What is required: From the entries that follow, copy exactly the lines beginning at the line holding "Jura (585, 937)" and continuing through the line holding "Côtes du Rhône - Grignan (63, 1848)".

[Saved data entries]
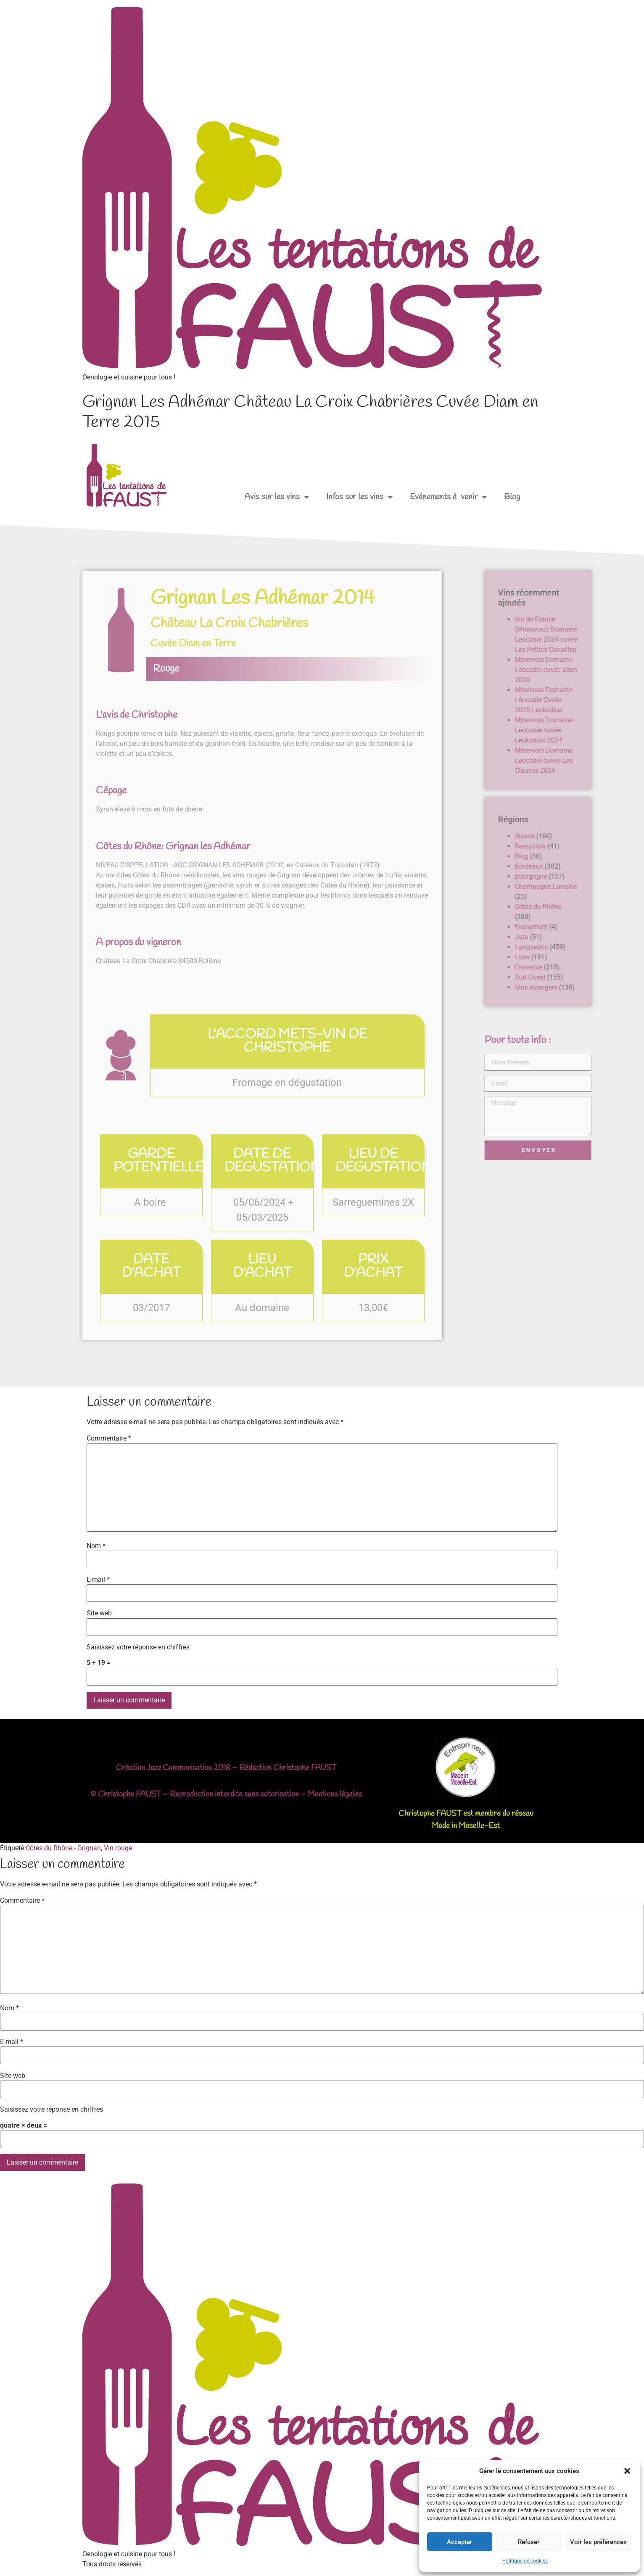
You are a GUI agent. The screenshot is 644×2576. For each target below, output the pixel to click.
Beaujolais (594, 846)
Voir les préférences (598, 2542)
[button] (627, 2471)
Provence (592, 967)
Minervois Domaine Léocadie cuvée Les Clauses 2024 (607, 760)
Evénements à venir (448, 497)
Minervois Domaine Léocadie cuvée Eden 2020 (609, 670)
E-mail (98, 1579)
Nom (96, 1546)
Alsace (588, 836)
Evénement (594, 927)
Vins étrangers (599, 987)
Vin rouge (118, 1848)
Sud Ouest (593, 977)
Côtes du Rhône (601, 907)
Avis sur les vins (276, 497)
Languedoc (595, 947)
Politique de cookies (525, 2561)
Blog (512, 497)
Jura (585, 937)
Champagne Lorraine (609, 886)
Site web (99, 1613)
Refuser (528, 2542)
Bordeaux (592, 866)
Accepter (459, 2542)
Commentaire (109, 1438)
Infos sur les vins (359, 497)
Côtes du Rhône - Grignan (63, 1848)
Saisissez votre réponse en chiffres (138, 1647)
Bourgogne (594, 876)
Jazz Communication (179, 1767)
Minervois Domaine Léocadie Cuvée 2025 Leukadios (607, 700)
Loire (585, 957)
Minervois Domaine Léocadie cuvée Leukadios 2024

Answer below:
Jura (585, 937)
Champagne Lorraine (609, 886)
Site web (99, 1613)
Refuser (528, 2542)
Bordeaux (592, 866)
Accepter (459, 2542)
Commentaire (109, 1438)
Infos sur les vins (359, 497)
Côtes du Rhône - Grignan (63, 1848)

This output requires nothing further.